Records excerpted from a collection

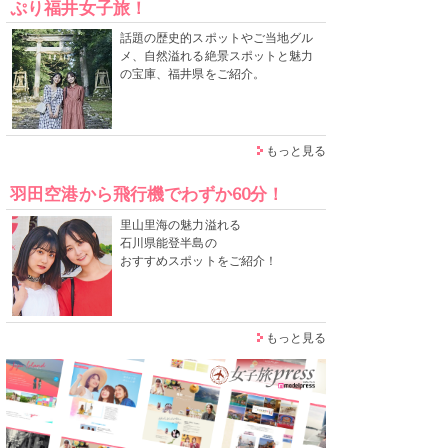
ぷり福井女子旅！
話題の歴史的スポットやご当地グル
メ、自然溢れる絶景スポットと魅力
の宝庫、福井県をご紹介。
もっと見る
羽田空港から飛行機でわずか60分！
里山里海の魅力溢れる
石川県能登半島の
おすすめスポットをご紹介！
もっと見る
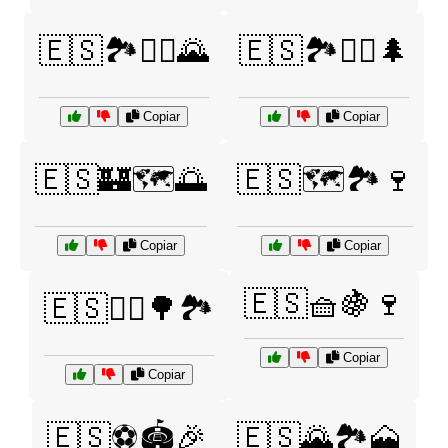
🇪🇸🏞️🚵‍♂️🌄
🇪🇸🏞️🧗‍♂️🌲
Copiar
Copiar
🇪🇸🏰🗺️🌅
🇪🇸🗺️🏞️🍷
Copiar
Copiar
🇪🇸🧺🍇🍷
🇪🇸🚴‍♂️🌳🏞️
Copiar
Copiar
🇪🇸⚽🏟️🎉
🇪🇸🌄🏞️🗻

> [Task requirements]:
Each entry above must be printed exactly, apart from its pictures.

> [Output for this exercise]:
ぷり福井女子旅！
話題の歴史的スポットやご当地グル
メ、自然溢れる絶景スポットと魅力
の宝庫、福井県をご紹介。
もっと見る
羽田空港から飛行機でわずか60分！
里山里海の魅力溢れる
石川県能登半島の
おすすめスポットをご紹介！
もっと見る
🇪🇸🏞️🚵‍♂️🌄
🇪🇸🏞️🧗‍♂️🌲
Copiar
Copiar
🇪🇸🏰🗺️🌅
🇪🇸🗺️🏞️🍷
Copiar
Copiar
🇪🇸🧺🍇🍷
🇪🇸🚴‍♂️🌳🏞️
Copiar
Copiar
🇪🇸⚽🏟️🎉
🇪🇸🌄🏞️🗻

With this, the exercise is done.